Rate of positive football anti-doping samples holds steady in 2019 at just over 3 per 1000

By David Owen

December 22 – Football remains anything but a doping blackspot, assuming official statistics offer a reliable guide.

The 2019 testing figures report has just been published by the World Anti-Doping Agency (WADA). This is a 355-page compendium of data relating to the close to 280,000 samples analysed in WADA-accredited laboratories around the world during the year and reported into the agency’s anti-doping administration and management system.

The document showed both that the number of football samples analysed in the year exceeded 40,000 and that this was once again more than the equivalent figure for any other Summer Olympic sport.

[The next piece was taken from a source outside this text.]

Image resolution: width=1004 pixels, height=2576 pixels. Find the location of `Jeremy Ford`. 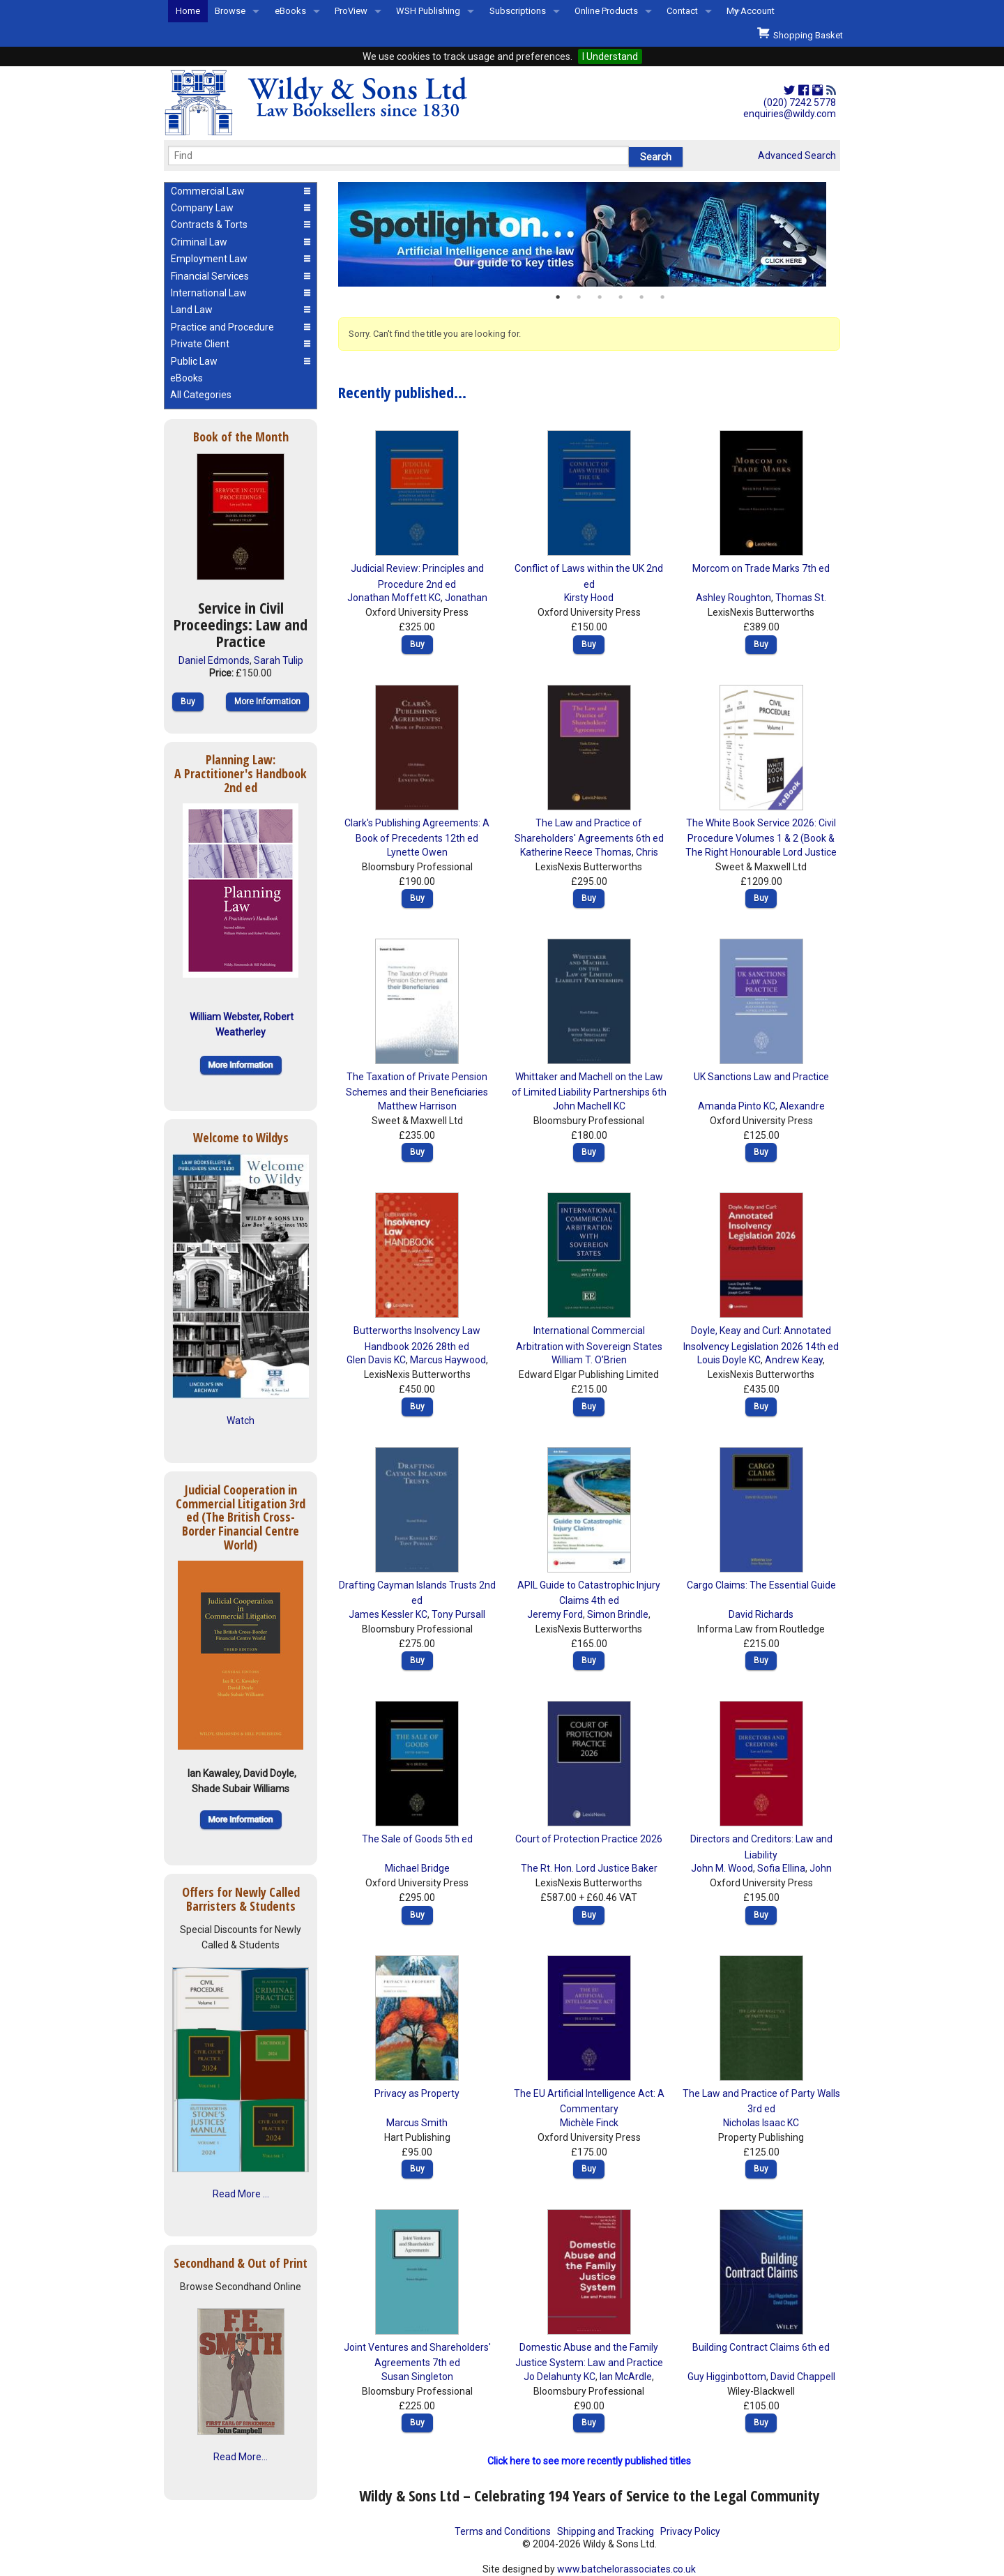 Jeremy Ford is located at coordinates (555, 1614).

These produced just 138 adverse analytical findings – the jargon for positive tests. That amounts to a proportion of just 0.34%, against an average across all sports of 0.97%. Not a single football-related blood sample yielded a positive test in 2019.

Since some of these findings are likely to be covered by therapeutic use exemptions, giving players clearance to use otherwise banned medicines, the proportion of tested footballers who end up ultimately with an anti-doping rule violation against their name may confidently be expected to be even lower.

In total there were 162 instances of banned substances being detected in football-related samples. (An adverse finding may cover more than a single substance).

This broke down into 43 instances of stimulants, 37 cases of glucocorticosteroids (up from 24 in 2018), 30 diuretics/masking agents, 25 anabolic agents, 10 beta-2 agonists and 17 other cases, including eight for cannabinoids.

With respect to the Athlete Biological Passport, a means of picking up possible doping by monitoring certain variables over time, a total of 1,465 football samples were analysed in 2019. UEFA and FIFA between them were responsible for well over half of these, with UK Anti-Doping third on the list with 101.